_Document layout analysis data_.
============

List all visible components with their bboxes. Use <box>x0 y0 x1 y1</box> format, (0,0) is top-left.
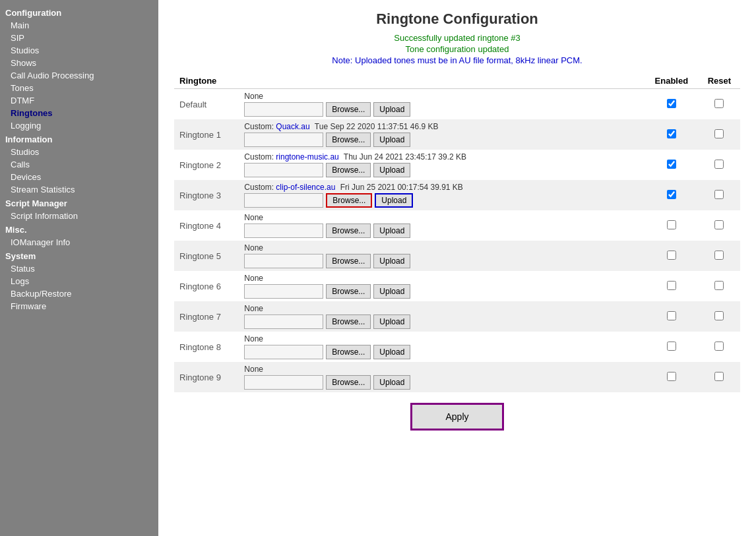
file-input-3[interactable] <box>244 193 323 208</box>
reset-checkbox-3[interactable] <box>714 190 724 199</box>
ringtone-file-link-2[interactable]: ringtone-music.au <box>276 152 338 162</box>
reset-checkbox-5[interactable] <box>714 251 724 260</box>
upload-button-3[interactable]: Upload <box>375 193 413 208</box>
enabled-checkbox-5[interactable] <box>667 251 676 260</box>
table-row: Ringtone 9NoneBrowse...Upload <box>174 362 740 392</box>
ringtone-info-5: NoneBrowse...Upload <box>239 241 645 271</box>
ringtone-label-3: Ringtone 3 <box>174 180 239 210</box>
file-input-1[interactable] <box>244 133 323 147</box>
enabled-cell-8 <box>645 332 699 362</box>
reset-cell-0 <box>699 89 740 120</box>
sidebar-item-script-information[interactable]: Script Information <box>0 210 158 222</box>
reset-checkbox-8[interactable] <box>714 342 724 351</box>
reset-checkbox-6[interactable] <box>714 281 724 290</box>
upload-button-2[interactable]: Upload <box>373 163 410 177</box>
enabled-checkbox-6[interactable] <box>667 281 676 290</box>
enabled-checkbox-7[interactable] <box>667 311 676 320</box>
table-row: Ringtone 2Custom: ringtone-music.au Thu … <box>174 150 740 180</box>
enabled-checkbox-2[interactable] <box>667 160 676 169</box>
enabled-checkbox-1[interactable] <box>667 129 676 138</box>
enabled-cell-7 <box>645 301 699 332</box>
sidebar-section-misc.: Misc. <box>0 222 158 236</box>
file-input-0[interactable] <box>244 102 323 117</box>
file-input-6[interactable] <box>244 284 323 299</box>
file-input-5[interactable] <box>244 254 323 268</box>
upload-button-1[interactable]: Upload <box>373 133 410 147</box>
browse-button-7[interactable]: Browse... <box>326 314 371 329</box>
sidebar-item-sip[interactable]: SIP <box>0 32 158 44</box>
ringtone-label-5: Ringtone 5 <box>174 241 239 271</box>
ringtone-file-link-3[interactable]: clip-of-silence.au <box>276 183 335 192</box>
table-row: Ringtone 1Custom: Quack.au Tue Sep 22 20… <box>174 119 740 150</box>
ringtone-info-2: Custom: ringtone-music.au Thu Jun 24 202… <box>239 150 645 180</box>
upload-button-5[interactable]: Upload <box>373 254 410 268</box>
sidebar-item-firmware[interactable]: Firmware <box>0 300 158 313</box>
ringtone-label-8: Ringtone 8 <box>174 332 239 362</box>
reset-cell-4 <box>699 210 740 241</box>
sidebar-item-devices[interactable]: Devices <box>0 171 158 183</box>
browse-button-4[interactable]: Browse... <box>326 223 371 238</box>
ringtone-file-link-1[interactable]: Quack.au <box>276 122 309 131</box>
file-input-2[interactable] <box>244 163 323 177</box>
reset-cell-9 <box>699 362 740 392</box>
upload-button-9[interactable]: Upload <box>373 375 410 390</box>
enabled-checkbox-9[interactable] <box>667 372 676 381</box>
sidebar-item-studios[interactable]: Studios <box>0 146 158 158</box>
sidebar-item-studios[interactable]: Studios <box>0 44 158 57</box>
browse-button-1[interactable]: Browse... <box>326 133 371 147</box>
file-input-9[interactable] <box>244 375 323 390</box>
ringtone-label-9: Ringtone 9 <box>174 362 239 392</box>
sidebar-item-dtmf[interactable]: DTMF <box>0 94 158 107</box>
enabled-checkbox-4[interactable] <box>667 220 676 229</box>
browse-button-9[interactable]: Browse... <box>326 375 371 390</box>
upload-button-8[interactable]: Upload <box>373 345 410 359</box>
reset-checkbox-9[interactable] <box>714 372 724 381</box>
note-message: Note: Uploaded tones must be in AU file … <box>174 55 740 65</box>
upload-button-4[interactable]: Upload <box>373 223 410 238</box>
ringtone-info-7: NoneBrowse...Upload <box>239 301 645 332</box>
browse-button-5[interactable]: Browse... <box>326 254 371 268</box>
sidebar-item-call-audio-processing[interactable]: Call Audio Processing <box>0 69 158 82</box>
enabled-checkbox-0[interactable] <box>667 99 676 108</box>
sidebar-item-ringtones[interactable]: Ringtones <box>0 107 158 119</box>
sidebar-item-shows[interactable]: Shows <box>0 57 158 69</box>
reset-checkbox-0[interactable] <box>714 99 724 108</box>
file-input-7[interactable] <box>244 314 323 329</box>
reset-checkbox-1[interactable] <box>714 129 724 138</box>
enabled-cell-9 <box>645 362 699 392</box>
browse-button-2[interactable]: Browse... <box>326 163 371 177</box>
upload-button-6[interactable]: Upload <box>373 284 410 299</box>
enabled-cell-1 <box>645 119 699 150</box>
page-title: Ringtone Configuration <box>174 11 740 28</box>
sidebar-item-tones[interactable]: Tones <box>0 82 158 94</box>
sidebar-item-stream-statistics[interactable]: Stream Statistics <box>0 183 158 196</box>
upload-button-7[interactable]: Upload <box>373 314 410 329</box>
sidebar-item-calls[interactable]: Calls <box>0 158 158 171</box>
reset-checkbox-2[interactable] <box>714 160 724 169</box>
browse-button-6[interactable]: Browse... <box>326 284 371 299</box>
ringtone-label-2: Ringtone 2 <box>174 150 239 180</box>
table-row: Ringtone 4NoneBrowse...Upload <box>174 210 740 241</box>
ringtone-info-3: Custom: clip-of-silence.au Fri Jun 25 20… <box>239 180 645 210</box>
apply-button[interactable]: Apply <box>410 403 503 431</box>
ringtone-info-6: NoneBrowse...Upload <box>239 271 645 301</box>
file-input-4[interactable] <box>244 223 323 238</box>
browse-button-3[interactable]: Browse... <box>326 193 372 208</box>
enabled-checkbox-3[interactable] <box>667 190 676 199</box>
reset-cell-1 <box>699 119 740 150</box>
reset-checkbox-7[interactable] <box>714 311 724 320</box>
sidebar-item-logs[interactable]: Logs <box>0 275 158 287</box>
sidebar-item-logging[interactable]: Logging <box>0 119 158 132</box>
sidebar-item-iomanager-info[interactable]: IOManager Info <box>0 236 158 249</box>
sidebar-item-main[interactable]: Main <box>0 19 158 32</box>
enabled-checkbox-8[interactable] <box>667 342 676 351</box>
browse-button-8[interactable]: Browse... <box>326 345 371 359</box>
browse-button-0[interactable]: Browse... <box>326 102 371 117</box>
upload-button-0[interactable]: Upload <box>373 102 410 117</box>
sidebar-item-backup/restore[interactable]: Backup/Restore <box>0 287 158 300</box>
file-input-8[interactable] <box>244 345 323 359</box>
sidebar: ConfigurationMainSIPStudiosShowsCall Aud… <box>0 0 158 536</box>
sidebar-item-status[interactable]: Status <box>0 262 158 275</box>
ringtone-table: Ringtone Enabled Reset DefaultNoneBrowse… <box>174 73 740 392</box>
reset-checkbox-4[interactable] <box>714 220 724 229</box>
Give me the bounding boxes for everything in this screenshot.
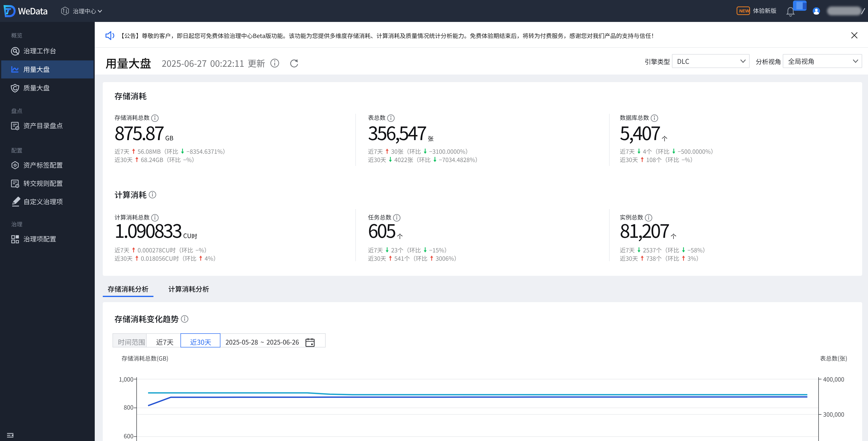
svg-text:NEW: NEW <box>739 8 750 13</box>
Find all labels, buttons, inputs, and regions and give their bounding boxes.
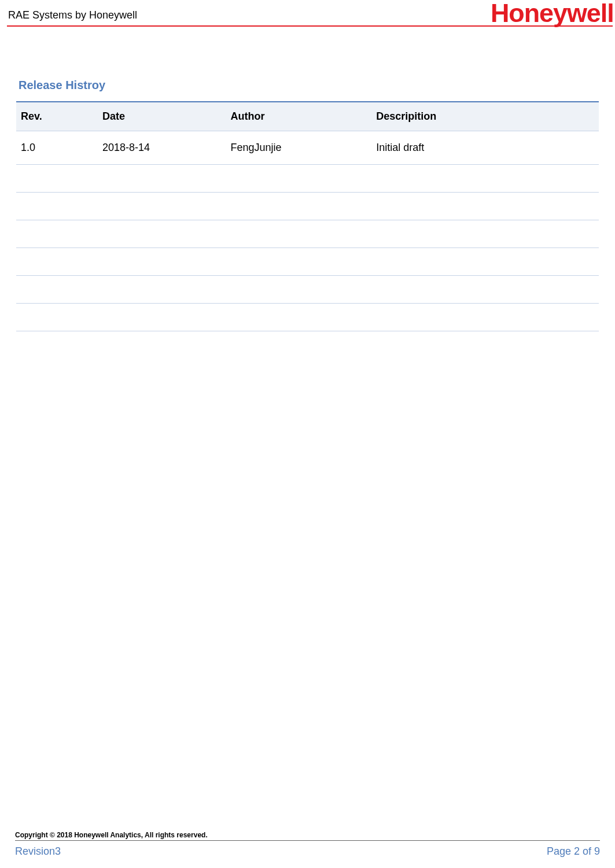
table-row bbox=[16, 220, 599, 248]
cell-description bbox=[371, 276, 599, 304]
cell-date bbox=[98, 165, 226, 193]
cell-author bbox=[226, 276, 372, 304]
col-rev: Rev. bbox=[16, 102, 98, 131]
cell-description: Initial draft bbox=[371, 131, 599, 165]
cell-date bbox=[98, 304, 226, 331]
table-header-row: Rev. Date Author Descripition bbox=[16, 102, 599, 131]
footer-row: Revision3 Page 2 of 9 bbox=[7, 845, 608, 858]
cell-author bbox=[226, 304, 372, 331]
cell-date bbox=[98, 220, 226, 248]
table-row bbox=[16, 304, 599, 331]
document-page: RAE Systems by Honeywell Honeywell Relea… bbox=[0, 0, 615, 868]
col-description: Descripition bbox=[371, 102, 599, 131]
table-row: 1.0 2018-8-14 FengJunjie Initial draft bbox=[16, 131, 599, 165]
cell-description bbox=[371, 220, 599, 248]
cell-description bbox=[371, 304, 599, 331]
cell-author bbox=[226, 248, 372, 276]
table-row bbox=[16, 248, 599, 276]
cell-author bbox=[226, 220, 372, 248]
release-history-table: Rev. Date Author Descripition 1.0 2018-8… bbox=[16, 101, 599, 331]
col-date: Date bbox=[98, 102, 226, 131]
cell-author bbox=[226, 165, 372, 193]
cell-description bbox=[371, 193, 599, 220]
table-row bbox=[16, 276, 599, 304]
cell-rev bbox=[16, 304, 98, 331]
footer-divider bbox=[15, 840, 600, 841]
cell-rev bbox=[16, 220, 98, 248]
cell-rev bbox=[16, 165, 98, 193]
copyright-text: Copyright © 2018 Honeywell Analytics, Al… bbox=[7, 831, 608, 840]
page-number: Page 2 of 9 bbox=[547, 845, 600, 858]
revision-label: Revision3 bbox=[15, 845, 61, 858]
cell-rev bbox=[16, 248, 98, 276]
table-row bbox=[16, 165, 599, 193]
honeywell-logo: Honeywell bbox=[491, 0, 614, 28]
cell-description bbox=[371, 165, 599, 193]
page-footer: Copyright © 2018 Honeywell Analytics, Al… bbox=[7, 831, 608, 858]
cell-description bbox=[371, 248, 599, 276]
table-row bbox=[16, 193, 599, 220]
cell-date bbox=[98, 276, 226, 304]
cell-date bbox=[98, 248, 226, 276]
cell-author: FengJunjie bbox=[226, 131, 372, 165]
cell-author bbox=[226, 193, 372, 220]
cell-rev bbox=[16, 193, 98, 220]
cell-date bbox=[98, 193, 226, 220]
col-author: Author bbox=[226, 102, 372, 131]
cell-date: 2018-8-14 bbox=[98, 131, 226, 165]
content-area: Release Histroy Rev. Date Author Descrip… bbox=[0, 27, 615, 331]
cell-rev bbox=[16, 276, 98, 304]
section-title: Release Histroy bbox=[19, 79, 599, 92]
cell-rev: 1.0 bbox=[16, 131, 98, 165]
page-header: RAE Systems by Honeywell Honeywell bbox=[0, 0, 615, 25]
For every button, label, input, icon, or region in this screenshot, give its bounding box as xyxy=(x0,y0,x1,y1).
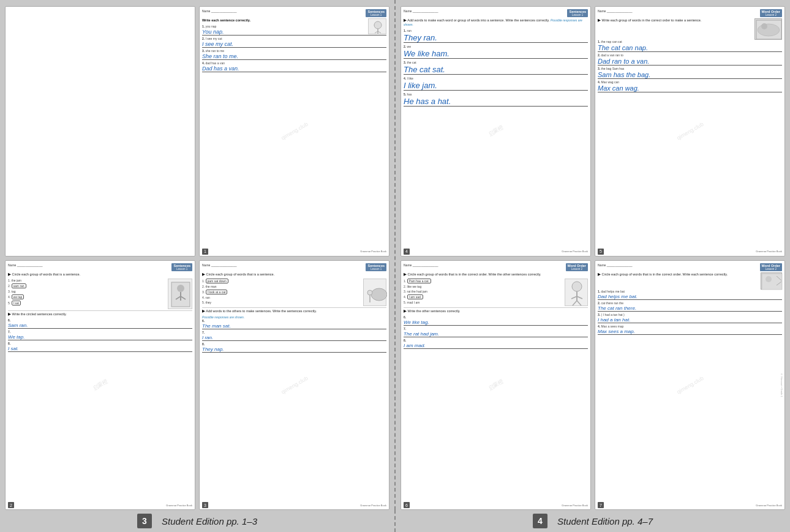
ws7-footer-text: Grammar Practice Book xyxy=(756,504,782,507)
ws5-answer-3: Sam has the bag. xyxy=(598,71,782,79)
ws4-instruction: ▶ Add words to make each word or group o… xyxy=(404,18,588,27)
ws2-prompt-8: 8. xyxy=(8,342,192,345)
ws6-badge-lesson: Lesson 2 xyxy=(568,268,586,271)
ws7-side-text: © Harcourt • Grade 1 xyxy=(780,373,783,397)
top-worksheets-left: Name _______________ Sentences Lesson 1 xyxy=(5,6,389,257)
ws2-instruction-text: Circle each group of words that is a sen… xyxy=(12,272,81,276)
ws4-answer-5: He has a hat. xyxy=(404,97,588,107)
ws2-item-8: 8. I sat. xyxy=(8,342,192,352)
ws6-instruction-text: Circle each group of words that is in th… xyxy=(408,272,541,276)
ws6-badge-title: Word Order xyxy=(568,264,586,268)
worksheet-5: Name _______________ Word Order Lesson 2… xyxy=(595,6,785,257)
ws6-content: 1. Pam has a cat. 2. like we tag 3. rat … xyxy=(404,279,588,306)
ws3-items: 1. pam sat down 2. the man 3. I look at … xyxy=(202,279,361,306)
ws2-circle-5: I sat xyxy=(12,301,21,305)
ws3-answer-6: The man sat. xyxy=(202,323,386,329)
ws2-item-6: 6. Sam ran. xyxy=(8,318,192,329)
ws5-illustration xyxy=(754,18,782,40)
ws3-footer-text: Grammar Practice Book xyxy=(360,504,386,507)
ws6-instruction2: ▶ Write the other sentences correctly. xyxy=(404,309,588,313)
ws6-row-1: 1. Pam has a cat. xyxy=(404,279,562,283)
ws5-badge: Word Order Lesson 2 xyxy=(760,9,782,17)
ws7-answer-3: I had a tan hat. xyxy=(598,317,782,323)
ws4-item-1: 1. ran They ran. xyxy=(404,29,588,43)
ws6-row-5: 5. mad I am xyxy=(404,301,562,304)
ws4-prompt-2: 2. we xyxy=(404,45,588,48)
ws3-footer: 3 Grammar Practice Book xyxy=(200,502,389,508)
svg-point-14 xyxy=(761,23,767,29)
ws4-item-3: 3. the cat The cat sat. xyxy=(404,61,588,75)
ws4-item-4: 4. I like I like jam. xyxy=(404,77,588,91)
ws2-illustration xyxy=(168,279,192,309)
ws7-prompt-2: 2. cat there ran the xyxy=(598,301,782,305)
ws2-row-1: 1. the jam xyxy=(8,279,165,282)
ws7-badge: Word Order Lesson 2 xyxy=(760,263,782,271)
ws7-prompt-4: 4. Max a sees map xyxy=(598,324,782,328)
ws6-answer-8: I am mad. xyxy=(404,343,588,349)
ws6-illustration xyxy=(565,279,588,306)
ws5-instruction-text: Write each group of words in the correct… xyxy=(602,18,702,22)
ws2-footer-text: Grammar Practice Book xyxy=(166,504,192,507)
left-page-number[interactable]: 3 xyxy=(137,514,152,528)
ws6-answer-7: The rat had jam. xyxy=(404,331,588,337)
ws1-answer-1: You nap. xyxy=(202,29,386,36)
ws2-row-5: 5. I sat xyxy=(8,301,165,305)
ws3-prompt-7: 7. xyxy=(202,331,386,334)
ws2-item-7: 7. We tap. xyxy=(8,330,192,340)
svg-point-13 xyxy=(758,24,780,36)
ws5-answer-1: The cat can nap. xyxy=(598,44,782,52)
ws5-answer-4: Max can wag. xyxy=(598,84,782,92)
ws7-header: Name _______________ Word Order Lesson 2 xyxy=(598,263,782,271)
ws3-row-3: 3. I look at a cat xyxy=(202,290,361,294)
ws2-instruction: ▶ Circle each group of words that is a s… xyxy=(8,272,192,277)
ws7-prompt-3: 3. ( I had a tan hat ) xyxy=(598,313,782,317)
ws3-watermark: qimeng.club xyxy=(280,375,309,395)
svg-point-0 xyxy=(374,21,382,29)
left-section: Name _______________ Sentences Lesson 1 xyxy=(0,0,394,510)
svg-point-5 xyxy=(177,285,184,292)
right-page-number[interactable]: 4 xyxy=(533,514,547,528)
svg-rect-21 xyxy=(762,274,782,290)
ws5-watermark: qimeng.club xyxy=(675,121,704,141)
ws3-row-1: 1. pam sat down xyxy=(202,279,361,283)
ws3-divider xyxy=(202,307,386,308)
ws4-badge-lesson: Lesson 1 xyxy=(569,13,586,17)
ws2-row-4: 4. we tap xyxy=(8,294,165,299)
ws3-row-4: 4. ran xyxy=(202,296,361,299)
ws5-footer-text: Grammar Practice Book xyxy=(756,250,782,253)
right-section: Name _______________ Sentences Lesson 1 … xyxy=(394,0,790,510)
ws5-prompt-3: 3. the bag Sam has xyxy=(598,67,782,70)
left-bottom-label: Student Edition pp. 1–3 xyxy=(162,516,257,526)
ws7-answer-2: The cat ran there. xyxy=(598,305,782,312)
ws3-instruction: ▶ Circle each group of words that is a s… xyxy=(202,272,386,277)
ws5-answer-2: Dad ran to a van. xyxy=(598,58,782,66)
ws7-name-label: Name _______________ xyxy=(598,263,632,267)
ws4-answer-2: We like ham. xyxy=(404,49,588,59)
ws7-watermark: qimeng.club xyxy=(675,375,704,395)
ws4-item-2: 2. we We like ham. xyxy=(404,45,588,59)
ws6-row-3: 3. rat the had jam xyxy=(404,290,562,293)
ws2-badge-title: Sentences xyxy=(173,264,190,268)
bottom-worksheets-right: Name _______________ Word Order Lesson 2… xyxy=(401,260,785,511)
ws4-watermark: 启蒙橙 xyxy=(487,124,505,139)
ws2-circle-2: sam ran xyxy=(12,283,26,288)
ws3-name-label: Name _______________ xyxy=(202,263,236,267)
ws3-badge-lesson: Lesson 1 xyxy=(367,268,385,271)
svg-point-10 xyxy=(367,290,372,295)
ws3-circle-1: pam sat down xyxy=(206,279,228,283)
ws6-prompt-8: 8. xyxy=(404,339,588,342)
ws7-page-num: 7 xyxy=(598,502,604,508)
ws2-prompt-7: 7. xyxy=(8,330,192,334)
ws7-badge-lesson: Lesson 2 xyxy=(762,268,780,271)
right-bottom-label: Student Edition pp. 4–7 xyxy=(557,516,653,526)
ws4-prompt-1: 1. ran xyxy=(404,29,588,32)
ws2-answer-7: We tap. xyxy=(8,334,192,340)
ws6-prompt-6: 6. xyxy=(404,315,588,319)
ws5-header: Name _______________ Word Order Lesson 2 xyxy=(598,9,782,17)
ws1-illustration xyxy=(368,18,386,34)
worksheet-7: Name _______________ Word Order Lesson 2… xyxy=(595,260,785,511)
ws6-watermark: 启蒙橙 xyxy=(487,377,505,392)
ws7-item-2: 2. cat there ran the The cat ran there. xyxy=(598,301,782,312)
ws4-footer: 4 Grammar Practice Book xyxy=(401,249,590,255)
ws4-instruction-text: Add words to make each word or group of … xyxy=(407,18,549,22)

============

In the entries above, count each line holding the word "Analytics" and give that count alone.

_ANSWER_. 2